This Is All I Ask, by Lynn Kurland

>> Tuesday, May 17, 2005

In one of my Yahoo groups, we have started an "author of the month" read. We take turns choosing an author, and the one chosen this month was Lynn Kurland. I had her pegged as a time-travel author, which is one of the very few genres I don't like at all, so I'd never tried her before. However, one of my friends mentioned that she also has some regular Medievals and let me borrow one, This Is All I Ask.

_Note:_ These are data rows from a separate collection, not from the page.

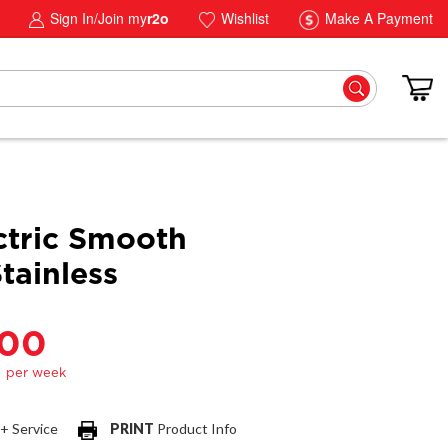
Sign In/Join my
r2o
Wishlist
Make A Payment
ctric Smooth
tainless
.00
 + Service
PRINT
Product Info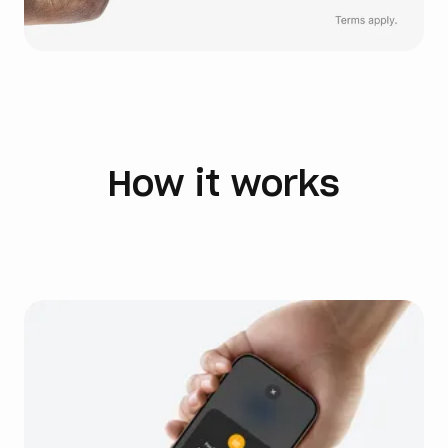
How it works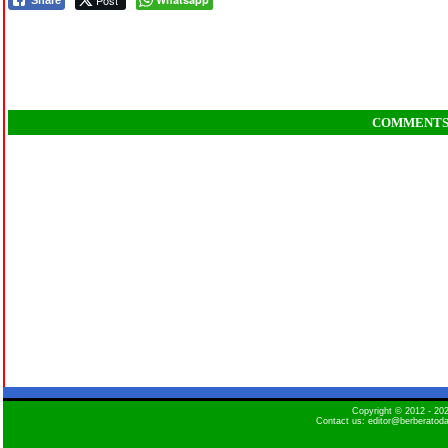
Post
Share
COMMENT
Copyright © 2012 - 2
Contact us: editor@berberatod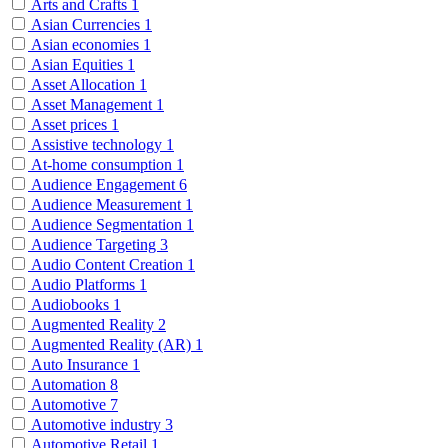
Arts and Crafts
1
Asian Currencies
1
Asian economies
1
Asian Equities
1
Asset Allocation
1
Asset Management
1
Asset prices
1
Assistive technology
1
At-home consumption
1
Audience Engagement
6
Audience Measurement
1
Audience Segmentation
1
Audience Targeting
3
Audio Content Creation
1
Audio Platforms
1
Audiobooks
1
Augmented Reality
2
Augmented Reality (AR)
1
Auto Insurance
1
Automation
8
Automotive
7
Automotive industry
3
Automotive Retail
1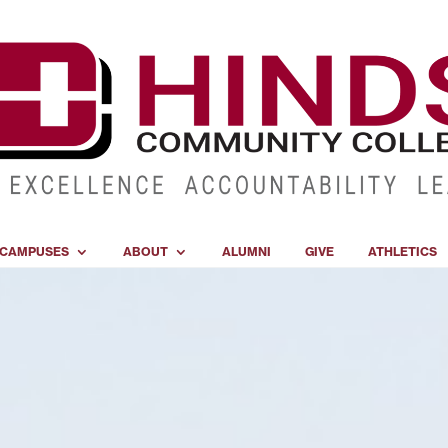
CAMPUSES
ABOUT
ALUMNI
GIVE
ATHLETICS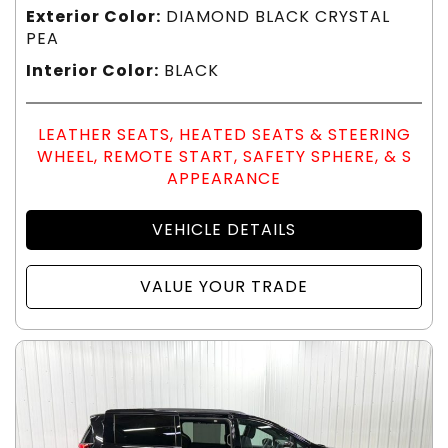
Exterior Color:
DIAMOND BLACK CRYSTAL
PEA
Interior Color:
BLACK
LEATHER SEATS, HEATED SEATS & STEERING
WHEEL, REMOTE START, SAFETY SPHERE, & S
APPEARANCE
VEHICLE DETAILS
VALUE YOUR TRADE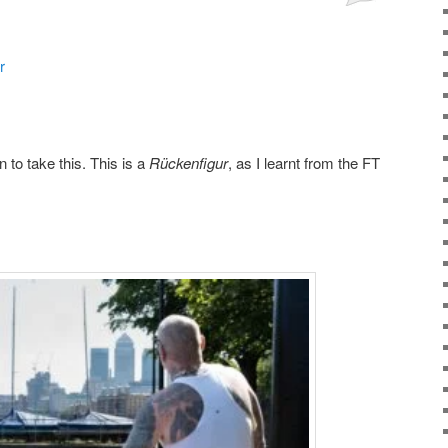
r
n to take this. This is a
Rückenfigur
, as I learnt from the FT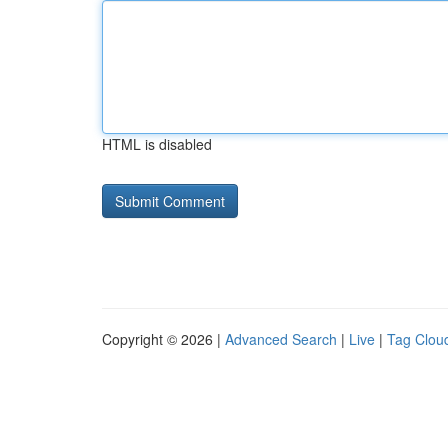
HTML is disabled
Copyright © 2026 |
Advanced Search
|
Live
|
Tag Clou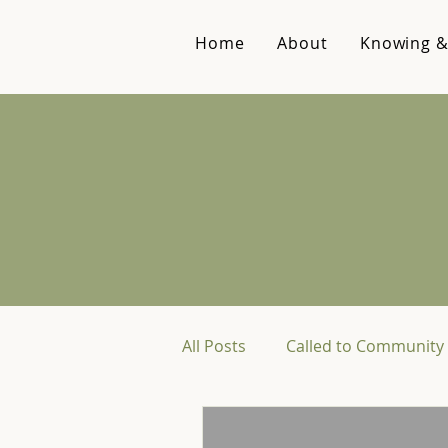
Home
About
Knowing &
All Posts
Called to Community 
Reviews & Recommendations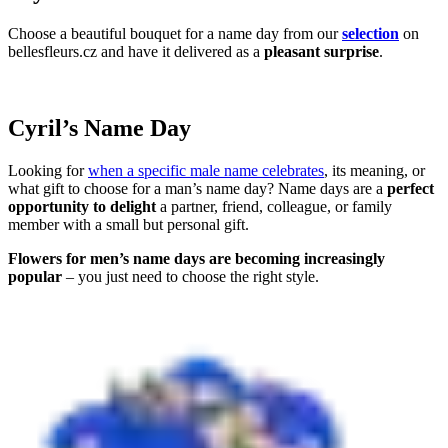
Choose a beautiful bouquet for a name day from our
selection
on
bellesfleurs.cz and have it delivered as a
pleasant surprise
.
Cyril’s Name Day
Looking for
when a specific male name celebrates
, its meaning, or
what gift to choose for a man’s name day? Name days are a
perfect
opportunity to delight
a partner, friend, colleague, or family
member with a small but personal gift.
Flowers for men’s name days are becoming increasingly
popular
– you just need to choose the right style.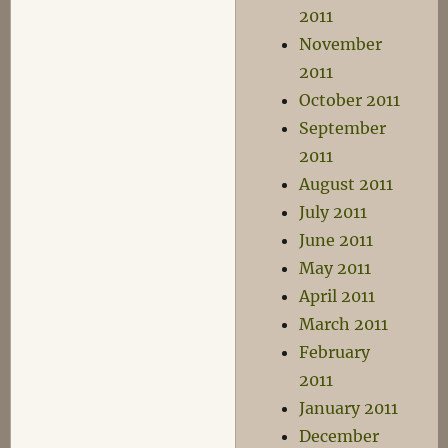
2011
November
2011
October 2011
September
2011
August 2011
July 2011
June 2011
May 2011
April 2011
March 2011
February
2011
January 2011
December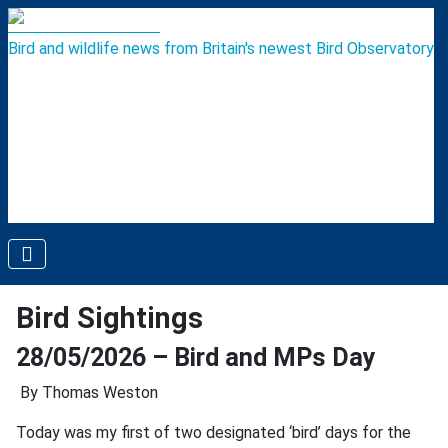
Bird and wildlife news from Britain's newest Bird Observatory
Bird Sightings
28/05/2026 – Bird and MPs Day
By Thomas Weston
Today was my first of two designated ‘bird’ days for the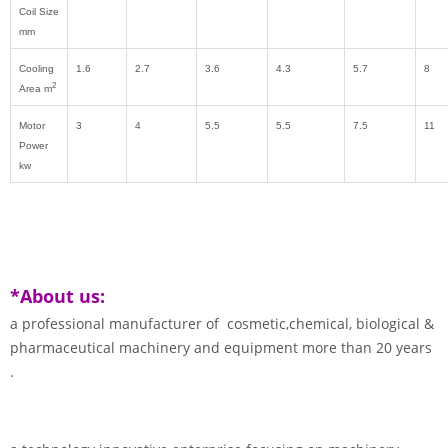
Coil Size
mm
Cooling
1.6
2.7
3.6
4.3
5.7
8
2
Area m
Motor
3
4
5.5
5.5
7.5
11
Power
kw
*About us:
a professional manufacturer of cosmetic,chemical, biological &
pharmaceutical machinery and equipment more than 20 years
.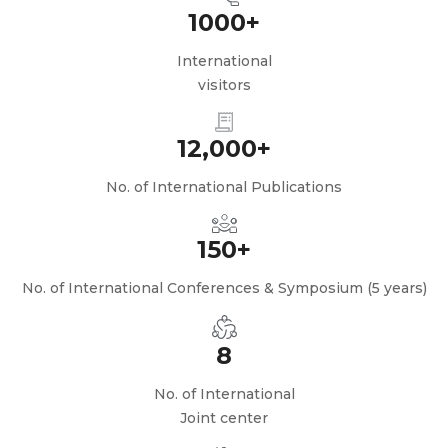
1000+
International
visitors
12,000+
No. of International Publications
150+
No. of International Conferences & Symposium (5 years)
8
No. of International
Joint center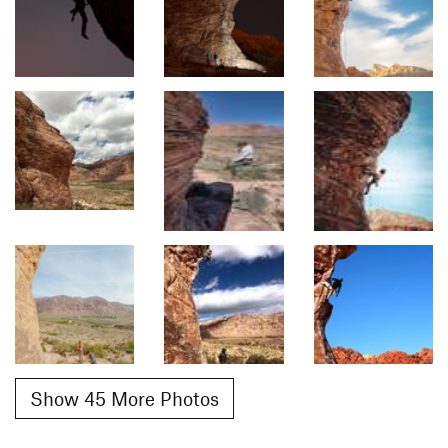
Show 45 More Photos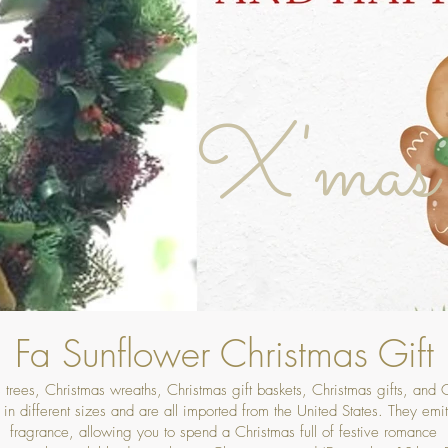
X'mas
Fa Sunflower Christmas Gift
 trees, Christmas wreaths, Christmas gift baskets, Christmas gifts, and
in different sizes and are all imported from the United States. They emit 
fragrance, allowing you to spend a Christmas full of festive romance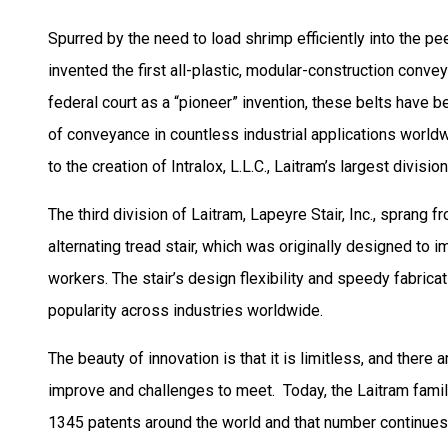
Spurred by the need to load shrimp efficiently into the pe
invented the first all-plastic, modular-construction conve
federal court as a “pioneer” invention, these belts have
of conveyance in countless industrial applications world
to the creation of Intralox, L.L.C., Laitram’s largest division
The third division of Laitram, Lapeyre Stair, Inc., sprang f
alternating tread stair, which was originally designed to im
workers. The stair’s design flexibility and speedy fabrica
popularity across industries worldwide.
The beauty of innovation is that it is limitless, and there
improve and challenges to meet. Today, the Laitram fami
1345 patents around the world and that number continues 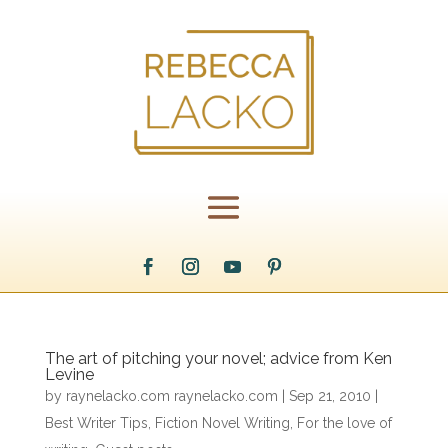
The art of pitching your novel; advice from Ken
Levine
by
raynelacko.com raynelacko.com
|
Sep 21, 2010
|
Best Writer Tips
,
Fiction Novel Writing
,
For the love of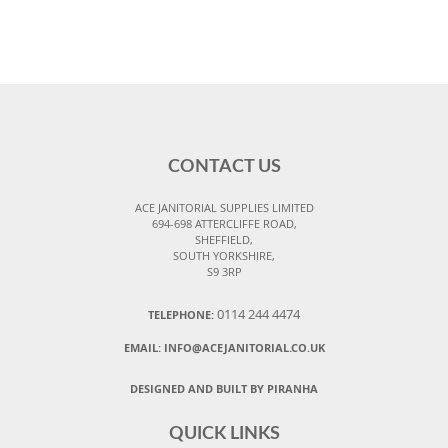
CONTACT US
ACE JANITORIAL SUPPLIES LIMITED
694-698 ATTERCLIFFE ROAD,
SHEFFIELD,
SOUTH YORKSHIRE,
S9 3RP
0114 244 4474
TELEPHONE:
EMAIL:
INFO@ACEJANITORIAL.CO.UK
DESIGNED AND BUILT BY PIRANHA
QUICK LINKS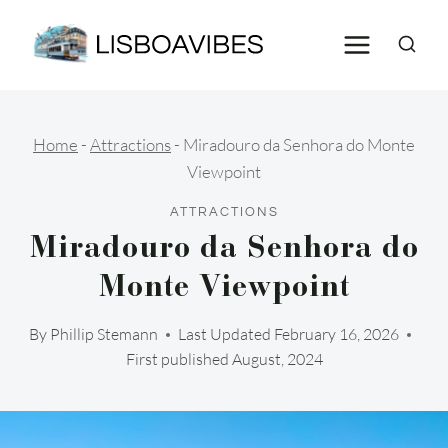
Skip
to
content
Home
-
Attractions
-
Miradouro da Senhora do Monte
Viewpoint
ATTRACTIONS
Miradouro da Senhora do
Monte Viewpoint
By
Phillip Stemann
Last Updated
February 16, 2026
First published August, 2024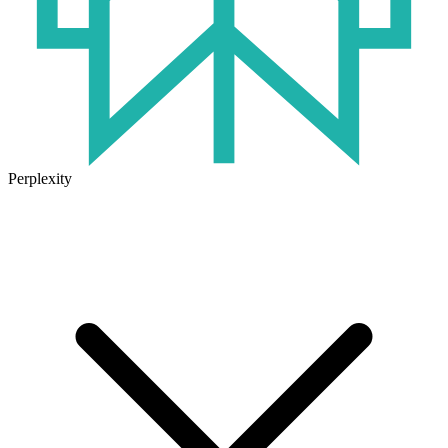
Perplexity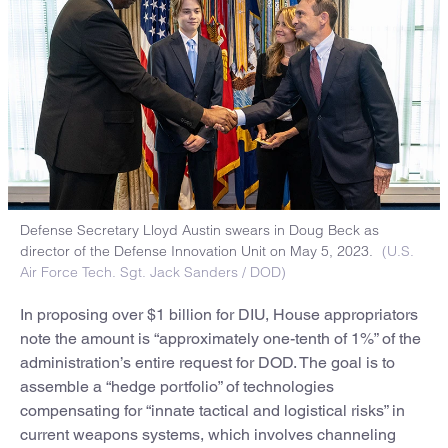
Defense Secretary Lloyd Austin swears in Doug Beck as
director of the Defense Innovation Unit on May 5, 2023.
(U.S.
Air Force Tech. Sgt. Jack Sanders / DOD)
In proposing over $1 billion for DIU, House appropriators
note the amount is “approximately one-tenth of 1%” of the
administration’s entire request for DOD. The goal is to
assemble a “hedge portfolio” of technologies
compensating for “innate tactical and logistical risks” in
current weapons systems, which involves channeling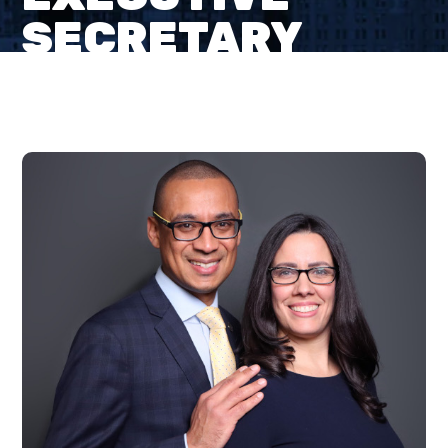
SECRETARY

Gillian of Warewick knows no other treatment than the terrible physical and mental abuse issued by her father. When he arranges a match for Gillian with Christopher of Blackmour, she is fearful: Blackmour is rumored to be an evil sorcerer. When Gillian meets him, he proves to be far more of a man than her father is, yet he is unwilling to be a lover to Gillian. She finds that Blackmour has as many psychological scars to heal as she has physical scars.
Unfortunately, my first experience with Kurland wasn't a good one at all. In fact, I thought this was so bad that it will probably also be my last experience. My grade: a D+.

Things started out pretty promising. Gillian has spent years as her father's punching bag, both physically and verbally. The story starts as she's sent to Christopher of Blackmour's estate, forced by her father to marry him. Christopher is reputed to dabble in the Black Arts and has a horrible reputation, even being known as "The Scourge of England", so Gillian is terrified. The truth is, however, that Christopher is hiding the fact that he's become blind behind this reputation, and Gillian soon starts discovering his real nature.

So far so good, right? I thought the story had potential. If only the characters had been better! Ok, after all those years with that beast of a father, of course Gillian is going to have some problems, so I was fine with her fear of everything, with her lack of self-esteem, at least at first. But what I couldn't stand was the way she crossed the line from innocent and pure to emotionally immature and dumb as a post, with many, many episodes of TSTL behaviour. Christopher kept refering to her as a "child-woman" and she definitely was that, even at the end of the book. Some parts of her character were better suited to a 12 year old girl, not a woman, and, though she did become a bit more self-assured, the growth she experienced was nowhere near enough.

Christopher was a bit better, but he shared with Gillian some traits that drove me nuts. They were both too determined not to be happy. I understood why circumstances in their past had made them believe they had little to offer to another person, but it was all too over-the-top and lasted much too long. They kept reaching conclusions that no one in their right mind would reach, building fantastical theories in their minds and believing them completely.

This made me almost toss the book out quite a few times. The only reason I didn't was that I wanted to give it a fair chance and read until the end (and that the book wasn't mine, too!). Just as an example, the first time was around page 100. Gillian has decided that, since she's ugly, useless, etc, Christopher has no reason to allow her to remain at Blackmour. So she decides she needs to get pregnant (I almost wrote "get with child". This is how much this book's affected my mind).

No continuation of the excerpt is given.